De programmering van de breinbioscoop

De ene man is de basisverzekering, de andere de aanvullende. Zo gaat Violetta in Beers balkon, de tweede roman van Jeroen Berkhout, om met respectievelijk echtgenoot Geurt en buitenechtelijke vriend Beer. Geurt, een seksloze nerd, Beer een wat autistische vrije jongen met een bij zijn naam passend lijf.

Beer, die eigenlijk Rem Boelo heet, is pas gescheiden van Mirjam, die niets begrijpt van zijn bevlogen kunstzinnige kijk op het bestaan, hem aangereikt door zijn charismatische vader. Die was kunstschilder en noemde hem daarom meteen maar Rem, naar Rembrandt, wie kent hem niet. Al door de kraamzusters werd hij echter Beer genoemd, vanwege zijn omvang en forse stemgeluid.

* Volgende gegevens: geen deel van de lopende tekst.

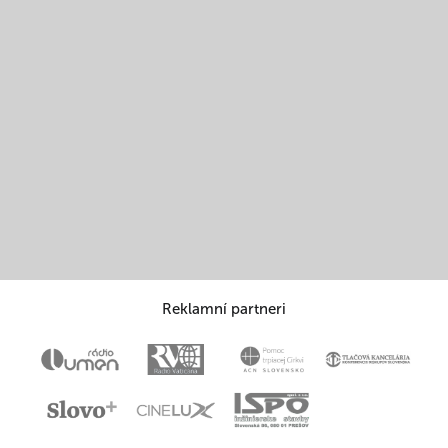
Reklamní partneri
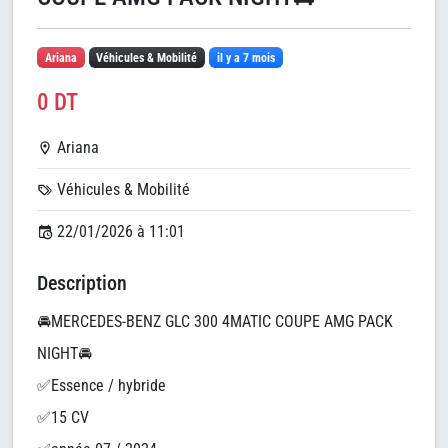
Ariana
Véhicules & Mobilité
il y a 7 mois
0 DT
Ariana
Véhicules & Mobilité
22/01/2026 à 11:01
Description
🚘MERCEDES-BENZ GLC 300 4MATIC COUPE AMG PACK
NIGHT🚘
✅Essence / hybride
✅15 CV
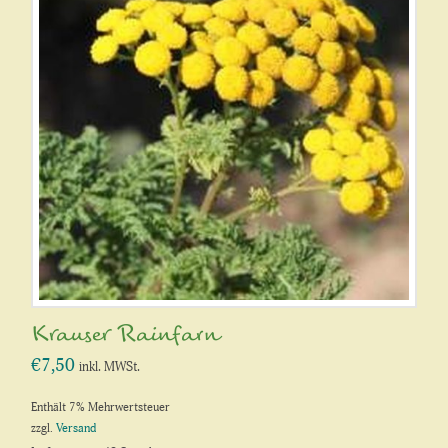
Krauser Rainfarn
€
7,50
inkl. MWSt.
Enthält 7% Mehrwertsteuer
zzgl.
Versand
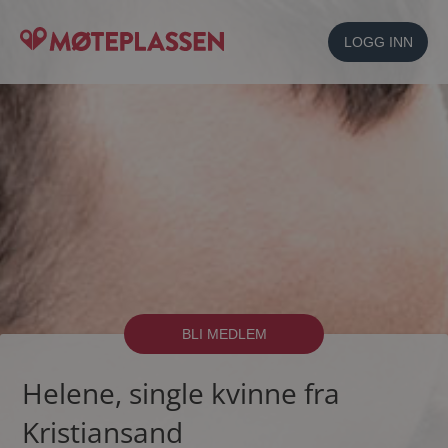
LOGG INN
BLI MEDLEM
Helene, single kvinne fra
Kristiansand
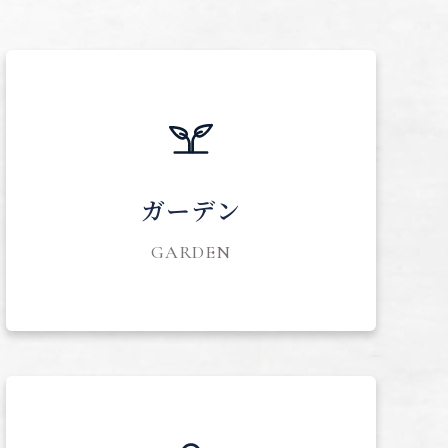
ガーデン
GARDEN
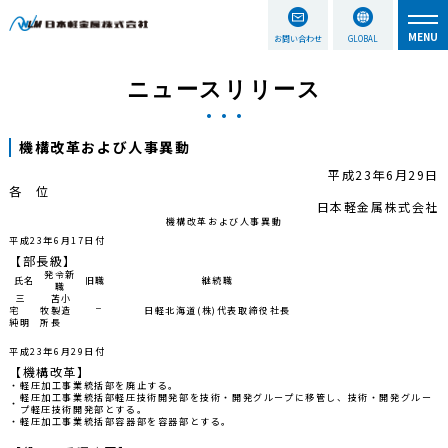
お問い合わせ
GLOBAL
ニュースリリース
機構改革および人事異動
平成23年6月29日
各 位
日本軽金属株式会社
機構改革および人事異動
平成23年6月17日付
【部長級】
発令新
氏名
旧職
継続職
職
三
苫小
－
宅
牧製造
日軽北海道(株)代表取締役社長
純明
所長
平成23年6月29日付
【機構改革】
・
軽圧加工事業統括部を廃止する。
軽圧加工事業統括部軽圧技術開発部を技術・開発グループに移管し、技術・開発グルー
・
プ軽圧技術開発部とする。
・
軽圧加工事業統括部容器部を容器部とする。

Jeroen Berkhout is van 1962 en debuteerde pas in 2010 met het goed ontvangen Canon & Fuga, het eerste deel van wat een trilogie moet worden. De nu verschenen roman schreef hij er tussendoor. Niet zo maar even, maar gedegen en weldoordacht.

De eerste kennismaking met protagonist Beer, zijn afkomst, kunstzinnige en filosofische gezinsopvattingen, persoonlijke geschiedenis en gemankeerde huwelijk met Mirjam vormen een wat traagzaam begin. Berkhout is duidelijk een ‘opbouwer’, geen schrijver van de snelle binnenkomer. De uitgebreide verwijzingen naar minder toegankelijke zaken als de Occitaanse renaissance, de poëzie van Dante en de alchemistische interpretatie van Albrecht Dürers grafische werk mag je bovendien wel atypisch voor de meeste hedendaagse fictie noemen.

Berkhout past dergelijke kennis kundig, zij het soms wat wijdlopig, in het verhaal in, want over Dürers gravure Melencolia I komt hij later nog vaak te spreken. Die blijkt een houvast in het bestaan voor zowel Beer als eerder zijn vader. Mirjam daarentegen was absoluut niet zo’n vrouw en daarmee liep hun relatie spaak.

Toen Beer haar na het overlijden van zijn vader de spreuk voor op de grafsteen voorlas, ‘Verbonden met alles, gebonden aan niets’, zweeg Mirjam wijselijk. Ze deed weinig moeite om het triomfantelijk lachje op haar gezicht te verhullen.

Vanaf dat moment, als Beer weer zijn eigen gang kan gaan, beweegt de roman eerst in een absurdistische richting, later krijgt die zelfs trekjes van een thriller. Niet van de soort, die tegenwoordig halve boekwinkels in beslag neemt, maar door het volgen van grote en kleine ontwikkelingen die als een uurwerk in elkaar passen en uitlopen op een onthutsende apotheose.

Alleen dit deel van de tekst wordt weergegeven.